Carbon monoxide (CO) is produced in the course of heme degradation from biliverdin by heme oxygenase (HO) in various tissues, including the central nervous system. Recent studies suggest the inhibition of HO activity increases arterial pressure mediated by the autonomic nervous system. The present study was designed to investigate the autonomic regulation of cardiovascular responses to inhibition of endogenous CO production by the HO inhibitor Zinc deuteroporphyrin 2, 4-bis glycol (ZnDPBG) by using direct sympathetic nerve recordings in conscious, chronically instrumented rats. ZnDPBG induced increases in mean arterial pressure (MAP) (P<0.05) and renal sympathetic nerve activity (RSNA) (P<0.05) but no significant change in heart rate (P>0.05) in intact rats. In atropine-treated rats, ZnDPBG also induced increases in MAP (P<0.05) and RSNA (P<0.05) but no change in heart rate (P>0.05). In sinoaortic denervated rats, ZnDPBG induced increases in MAP (P<0.05), heart rate (P<0.05), and RSNA (P<0.05). ZnDPBG shifted the baroreflex curve for RSNA upward and to the right, which was characterized by increases in the maximum and minimum response and midpoint pressure without altering the maximum gain. These results indicate that inhibition of HO activity within the central nervous system causes sympathoexcitation, resulting in an increase in arterial pressure. We conclude that the CO/HO system plays an important role in cardiovascular regulation by modulating sympathetic tone.

Method for continuous measurements of renal sympathetic nerve activity and cardiovascular function during exercise in rats.

The sympathetic nervous system is believed to play a major role in regulating cardiovascular function during exercise. However, only a few direct measurements of sympathetic nervous activity during whole body dynamic exercise have been attempted. In the present study, we have established a method to allow routine measurement of renal sympathetic nerve activity (RSNA) and cardiovascular function during treadmill exercise in rats. We trained Wistar rats to run on the treadmill for a week before the surgery. At least 2 days before the experiment, electrodes for recording RSNA, electrocardiogram and electromyogram, and catheters for the measurements of systemic arterial and central venous pressures were implanted under aseptic conditions. Satisfactory signal to noise ratios were obtained in 80 %, 60 % and 40 % of the group at 1-3 days, 4-7 days and 8-10 days after the surgery, respectively. RSNA was successfully recorded without contamination by external noise during treadmill exercise. Treadmill exercise resulted in an abrupt increase in RSNA, by 82 % at 0.5 min, and then reached a stable level of ~40 % during the period of 5-30 min after the onset of treadmill exercise. This experimental model allows us to study the neural mechanisms involved in the regulation of cardiovascular function during dynamic exercise in rats.

Role of cardiac-renal neural reflex in regulating sodium excretion during water immersion in conscious dogs.
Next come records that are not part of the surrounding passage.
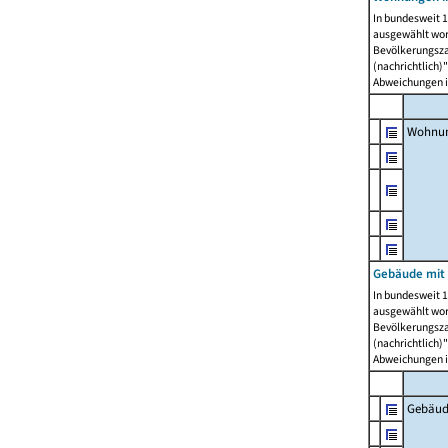
In bundesweit 1
ausgewählt wor
Bevölkerungszah
(nachrichtlich)"
Abweichungen i
Wohnun
Gebäude mit 
In bundesweit 1
ausgewählt wor
Bevölkerungszah
(nachrichtlich)"
Abweichungen i
Gebäud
The present study was undertaken to determine the role of cardiopulmonary mechanoreceptors in inducing the sustained reduction of renal sympathetic nerve activity (RSNA) and concomitant changes in sodium excretion occurring during water immersion (WI) in intact dogs. Seven cardiac-denervated dogs were chronically instrumented for measuring RSNA, systemic arterial (P(a)), central venous (P(cv)) and left atrial pressures (P(la)). WI initially decreased RSNA in cardiac denervated dogs by 10.0 +/- 5.5 %; thereafter the RSNA fell to a nadir of 18.5 +/- 5.6 % (P < 0.05) at 40-80 min of WI and then returned toward the pre-immersion level. Renal sodium excretion increased significantly by 211 +/- 69 % (P < 0.05) only during the first 20-40 min of WI. WI increased P(a), P(cv) and P(la) in a step manner from 94 +/- 3 to 108 +/- 3 mmHg (P < 0.05), from 1.4 +/- 0.5 to 12.3 +/- 1.0 mmHg (P < 0.05) and from 4.9 +/- 0.6 to 15.4 +/- 1.2 mmHg (P < 0.05), respectively. These responses in RSNA and sodium excretion to WI in the cardiac-denervated dogs were significantly (P < 0.05) attenuated compared with those in a previous group of intact dogs. These data suggest that the attenuated responses of neural and excretory response to WI observed in cardiac-denervated dogs can be attributed to an interruption of afferent input originating from the cardiopulmonary mechanoreceptors to the central nervous system.